I could have sworn Sigmund and the Sea Monsters came on during the Krofft Supershow, but research has shown me that we saw this particular Krofft offering on Saturday morning on its own. Either way, I LOVED this show, especially Sigmund’s brothers, Blurp and Slurp(who I would love to do costumes of with Steve). Often on websites you will see the two names written “Burp and Slurp”, but if you watch the show, Sigmund’s tan-colored brother with the lower voice is clearly addressed as “Blurp”.
Sigmund’s cute little mouth with one tooth was the inspiration for Mo(my Puppatoons logo character)’s mouth. 😀
This is a legend from Hawaii.
Araiteuru is one of the famous taniwha—guardians of the seas around Aotearoa (New Zealand). She was a female taniwha, believed to have escorted the Māmari canoe to New Zealand from Hawaiki. In other traditions,Araiteuru and another taniwha named Ruamano guided the Tākitimu canoe.
Araiteuru gave birth very shortly after her voyage. She had eleven taniwha sons,and she asked all of her children to go forth and see the country in which they lived, burrowing as far as they could. Then they were to return and report what they had seen.
On the sons’ journeys,they burrowed and dug trenches and valleys – creating the many branches of the Hokianga Harbour and surrounding geography as part of their burrowing quests.
Today, Araiteuru lives in a cave to the south of Hokianga Harbour opening,where passersby can see the surf breaking across the bar. She is the guardian taniwha of the region, companioned with another taniwha named Niua, who lives to the north of the harbour. Locals make sure not to bother or anger Araiteuru, for she has been known to raise storms or even wreck traveling vessels if provoked.

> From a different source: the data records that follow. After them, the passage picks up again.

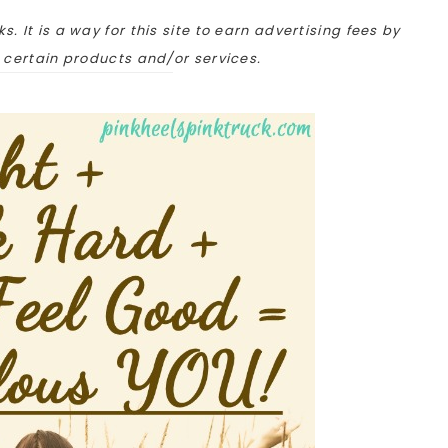
ks. It is a way for this site to earn advertising fees by
o certain products and/or services.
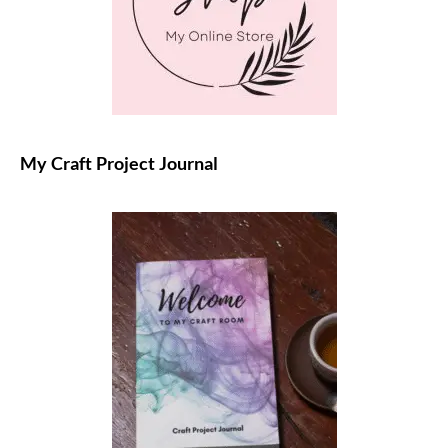
My Craft Project Journal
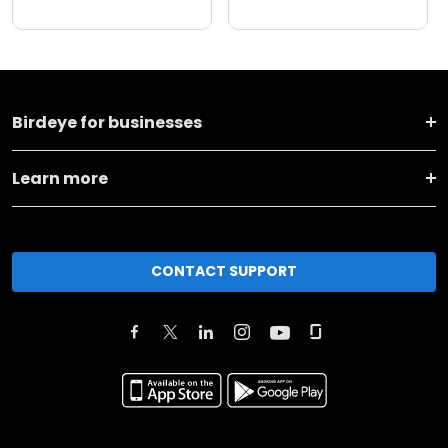
Birdeye for businesses
Learn more
CONTACT SUPPORT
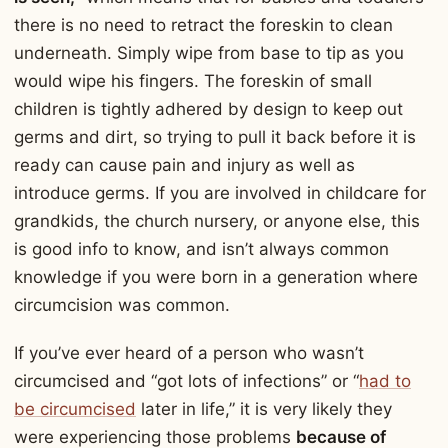
there is no need to retract the foreskin to clean
underneath. Simply wipe from base to tip as you
would wipe his fingers. The foreskin of small
children is tightly adhered by design to keep out
germs and dirt, so trying to pull it back before it is
ready can cause pain and injury as well as
introduce germs. If you are involved in childcare for
grandkids, the church nursery, or anyone else, this
is good info to know, and isn’t always common
knowledge if you were born in a generation where
circumcision was common.
If you’ve ever heard of a person who wasn’t
circumcised and “got lots of infections” or “
had to
be circumcised
later in life,” it is very likely they
were experiencing those problems
because of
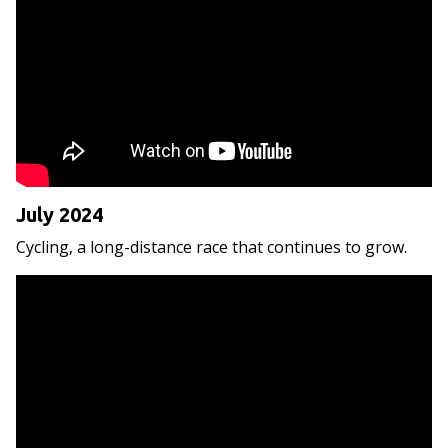
July 2024
Cycling, a long-distance race that continues to grow.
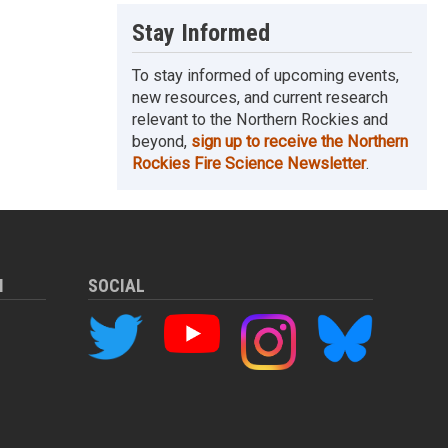
Stay Informed
To stay informed of upcoming events,
new resources, and current research
relevant to the Northern Rockies and
beyond,
sign up to receive the Northern
Rockies Fire Science Newsletter
.
M
SOCIAL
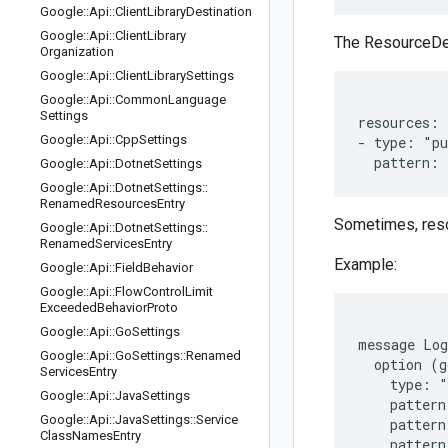
Google
::
Api
::
Client
Library
Destination
Google
::
Api
::
Client
Library
The ResourceDesc
Organization
Google
::
Api
::
Client
Library
Settings
Google
::
Api
::
Common
Language
Settings
resources:

Google
::
Api
::
Cpp
Settings
- type: "pu
Google
::
Api
::
Dotnet
Settings
Google
::
Api
::
Dotnet
Settings
::
Renamed
Resources
Entry
Sometimes, resou
Google
::
Api
::
Dotnet
Settings
::
Renamed
Services
Entry
Example:
Google
::
Api
::
Field
Behavior
Google
::
Api
::
Flow
Control
Limit
Exceeded
Behavior
Proto
Google
::
Api
::
Go
Settings
message Log
Google
::
Api
::
Go
Settings
::
Renamed
  option (g
Services
Entry
    type: "
Google
::
Api
::
Java
Settings
    pattern
Google
::
Api
::
Java
Settings
::
Service
    pattern
Class
Names
Entry
    pattern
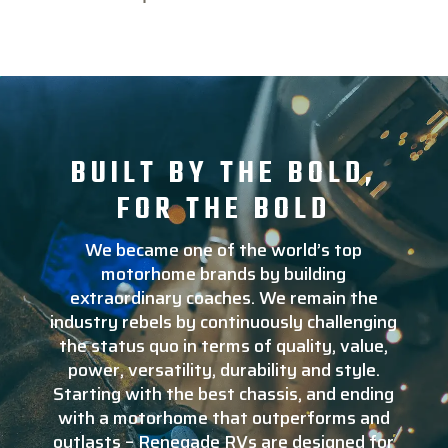
BUILT BY THE BOLD,
FOR THE BOLD
We became one of the world’s top
motorhome brands by building
extraordinary coaches. We remain the
industry rebels by continuously challenging
the status quo in terms of quality, value,
power, versatility, durability and style.
Starting with the best chassis, and ending
with a motorhome that outperforms and
outlasts – Renegade RVs are designed for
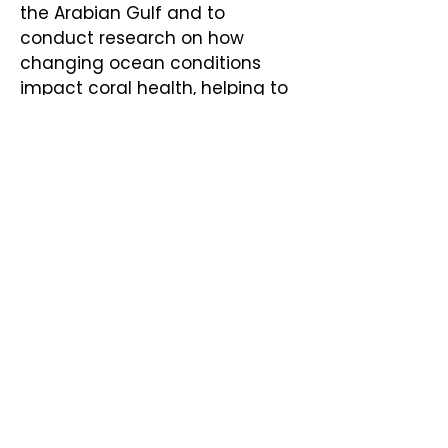
the Arabian Gulf and to
conduct research on how
changing ocean conditions
impact coral health, helping to
strengthen the resilience of
these vital ecosystems. These
partnerships allow us to share
expertise, expand impact, and
ensure long-term
conservation success in the
Gulf.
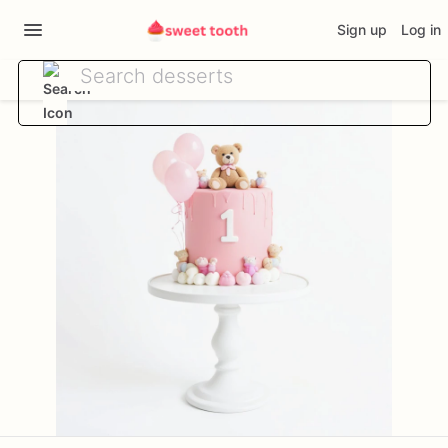
Sign up
Log in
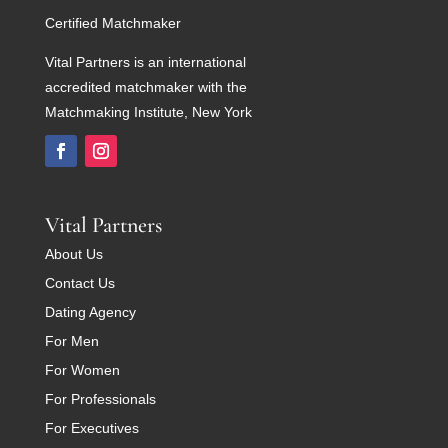
Certified Matchmaker
Vital Partners is an international
accredited matchmaker with the
Matchmaking Institute, New York
Vital Partners
About Us
Contact Us
Dating Agency
For Men
For Women
For Professionals
For Executives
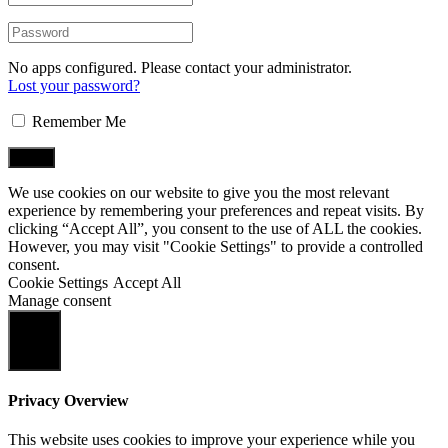
No apps configured. Please contact your administrator.
Lost your password?
Remember Me
We use cookies on our website to give you the most relevant
experience by remembering your preferences and repeat visits. By
clicking “Accept All”, you consent to the use of ALL the cookies.
However, you may visit "Cookie Settings" to provide a controlled
consent.
Cookie Settings
Accept All
Manage consent
Close
Privacy Overview
This website uses cookies to improve your experience while you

First sighted in 1906,Morgawr’s name means “sea giant“ in Cornish. It is a plesiosaur-like creature reported to inhabit the general area of Falmouth Bay, Cornwall. It has been photographed: in February 1976, ‘Mary F’ sent two photographs, apparently of Morgawr, to the Falmouth Packet, along with an explanatory letter: ” It looked like an elephant waving its trunk, but the trunk was a long neck with a small head at the end, like a snake’s head. It had humps on its back which moved in a funny way… the animal frightened me. I would not like to see it any closer. I do not like the way it moved when swimming.”
Various theories have been proposed for as to the identity of the creature, ranging from hoax to mistaken identity to the suggestion that the creature is a surviving species of Plesiosaur or that it is a previously undiscovered species of long necked seal.
On Dec. 17, 2002,Adrienne Mayor published this in the Oxford Journal of Archaeology:
“This note proposes a new interpretation of a scene on a well-known Corinthian vase illustrating the Homeric legend of Herakles rescuing Hesione from the Monster of Troy. Commentators have assumed that the artist intended to depict the monster as a ketos, an imaginary sea monster, but the features of the beast do not conform to the traditional imagery of sea monsters in Greek art.
I suggest that instead of creating a typical hybrid sea monster by mixing the features of various living creatures, this artist used for his model the large fossil skull of a prehistoric mammal. The vase was painted in the midst of widespread interest in large fossil remains, which the ancient Greeks identified as relics of giants and monsters of the mythological age.
The features of the odd head on the vase match the basic skull anatomy of a large mammal of the Tertiary age, such as the Samotherium, a giant giraffe of the Miocene epoch. Numerous literary accounts describe exposures of these and similar large mammal fossils in antiquity along the Turkish coast, on Aegean islands, and on the Greek mainland. I conclude that this vase painting is the earliest artistic record of such a discovery.”
This image is drawn from an early engraving depicting the monster with the caption, “Taken from life as appeared in Gloucester Harbour, August 23, 1817”.
First mentioned in 1638, and last seen in 1962, it was about seventy feet long, with big eyes, sharp teeth, and a scaly body. The serpentine beast was said to lurk in the waters off the harbor of Gloucester,located just north of Boston on the lower portion of Cape Ann.
During the summer of 1817, the serpent made its temporary home in the harbor. For almost an entire month, sightings were reported. This is particularly significant as Gloucester has always been a fishing community populated by individuals who were well familiar with the fauna of the sea.
General David Humphreys, a former member of George Washington’s staff, travelled down to Gloucester to interview witnesses. According to the testimony he gathered, the creature’s head, which it held above the water, was “much like the head of a turtle… and larger than the head on any dog.” Its color was like “dark chocolate”, although as the years went on its skin seemed to turn darker, to almost black. In a compilation of sightings printed in the Boston Weekly Messenger it was further reported that the creature was sixty to seventy feet in length, that it was about as wide as a barrel, that it moved rapidly in a serpentine fashion, that it was able to double back upon itself instantaneously. Countless people tried to kill it with muskets and harpoons but failed. Between 1817 and 1819, hundreds of people reported seeing the monster.